Ou seja, são diversos os benefícios que justificam o crescimento da aplicação do conceito de biofilia nos setores da arquitetura e da construção civil, principalmente, nesses últimos anos.

 

Biofilia x sustentabilidade

Olhando de maneira ampla, projetos em conformidade com o conceito de biofilia parecem ser sempre mais sustentáveis. Entretanto, tal pensamento muitas vezes não é verdadeiro. Imagine um escritório com amplas janelas que promovem a entrada da iluminação natural. Além da luz do sol, esses vãos também permitirão que o calor avance para os ambientes internos — sendo necessário o uso de sistema de ar-condicionado para tornar os espaços agradáveis (elevando o consumo de energia e indo contra os princípios da construção ecologicamente mais correta).

Outro ponto de destaque é que se a introdução de elementos naturais não for feita de maneira cuidadosa, tal ação pode ter impacto negativo na biodiversidade local. A utilização inadequada de plantas ou a remoção de habitats naturais prejudicam ecossistemas. E mais: se as espécies escolhidas não se adaptarem bem ao ambiente, podem demandar cuidados extras que envolvem o uso excessivo de água, fertilizantes ou pesticidas para mantê-las saudáveis.

Também existe o fato de que alguns materiais naturais não têm bom comportamento em relação à temperatura.
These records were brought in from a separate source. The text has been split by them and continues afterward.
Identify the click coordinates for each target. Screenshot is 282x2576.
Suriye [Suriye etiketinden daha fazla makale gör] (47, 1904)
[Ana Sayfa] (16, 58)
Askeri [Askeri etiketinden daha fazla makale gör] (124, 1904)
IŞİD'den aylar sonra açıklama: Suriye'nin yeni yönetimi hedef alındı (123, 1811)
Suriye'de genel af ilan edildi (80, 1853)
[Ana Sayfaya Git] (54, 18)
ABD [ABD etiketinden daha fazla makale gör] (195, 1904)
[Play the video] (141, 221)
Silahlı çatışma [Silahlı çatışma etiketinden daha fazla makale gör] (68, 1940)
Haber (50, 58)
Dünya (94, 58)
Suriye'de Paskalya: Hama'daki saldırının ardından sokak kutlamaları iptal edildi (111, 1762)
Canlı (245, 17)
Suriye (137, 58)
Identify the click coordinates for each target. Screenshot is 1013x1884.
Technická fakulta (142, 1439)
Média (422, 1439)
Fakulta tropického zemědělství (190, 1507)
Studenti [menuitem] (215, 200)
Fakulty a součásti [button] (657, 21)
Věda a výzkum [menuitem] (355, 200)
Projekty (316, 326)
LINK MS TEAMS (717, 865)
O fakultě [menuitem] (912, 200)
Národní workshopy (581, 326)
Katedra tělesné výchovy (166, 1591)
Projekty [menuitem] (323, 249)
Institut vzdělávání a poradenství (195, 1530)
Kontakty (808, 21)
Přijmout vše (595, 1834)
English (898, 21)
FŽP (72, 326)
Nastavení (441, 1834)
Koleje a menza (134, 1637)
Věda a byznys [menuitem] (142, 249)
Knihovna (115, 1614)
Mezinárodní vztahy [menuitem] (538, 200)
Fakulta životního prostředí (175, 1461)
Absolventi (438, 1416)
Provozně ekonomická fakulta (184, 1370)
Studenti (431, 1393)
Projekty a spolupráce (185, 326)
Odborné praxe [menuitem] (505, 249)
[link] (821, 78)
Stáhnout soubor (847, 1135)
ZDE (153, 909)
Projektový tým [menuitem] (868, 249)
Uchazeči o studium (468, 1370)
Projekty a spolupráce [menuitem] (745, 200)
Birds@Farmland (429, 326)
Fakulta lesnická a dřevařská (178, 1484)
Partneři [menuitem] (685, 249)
É o caso das pedras que apresentam elevada condutividade térmica e prejudicam o conforto do ambiente quando empregadas sem os devidos critérios técnicos.

Vale lembrar, ainda, que a sustentabilidade não envolve apenas aspectos ambientais, mas também os pilares social e econômico. Se um projeto biofílico não levar em conta o bem-estar das comunidades locais ou a acessibilidade para todos, não será verdadeiramente sustentável.

Ou seja, é importante reconhecer que a incorporação de elementos naturais nem sempre garante automaticamente a sustentabilidade total do projeto. Para que a obra seja verdadeiramente “verde”, é crucial adotar uma abordagem holística que leve em consideração não apenas a estética e a conexão com a natureza, mas também as práticas construtivas, a correta escolha de materiais, a eficiência energética e os impactos sociais e ambientais. Sendo que a integração desses aspectos deve estar presente desde o início da concepção do projeto.